• What the exercise asks
Could you reproduce every entry as it stands, leaving the pictures behind?

******************************

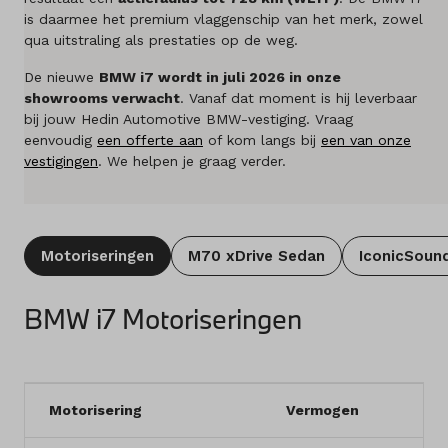
is daarmee het premium vlaggenschip van het merk, zowel
Merken
qua uitstraling als prestaties op de weg.
Diensten
De nieuwe
BMW i7 wordt in juli 2026 in onze
showrooms verwacht
. Vanaf dat moment is hij leverbaar
Over ons
bij jouw Hedin Automotive BMW-vestiging. Vraag
eenvoudig
een offerte aan
of kom langs bij
een van onze
vestigingen
. We helpen je graag verder.
Kennis & advies
Land
Nederland
Motoriseringen
M70 xDrive Sedan
IconicSound
Taal
BMW i7 Motoriseringen
Nederlands
Motorisering
Vermogen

******************************

• Response box
is daarmee het premium vlaggenschip van het merk, zowel
Merken
qua uitstraling als prestaties op de weg.
Diensten
De nieuwe
BMW i7 wordt in juli 2026 in onze
showrooms verwacht
. Vanaf dat moment is hij leverbaar
Over ons
bij jouw Hedin Automotive BMW-vestiging. Vraag
eenvoudig
een offerte aan
of kom langs bij
een van onze
vestigingen
. We helpen je graag verder.
Kennis & advies
Land
Nederland
Motoriseringen
M70 xDrive Sedan
IconicSound
Taal
BMW i7 Motoriseringen
Nederlands
Motorisering
Vermogen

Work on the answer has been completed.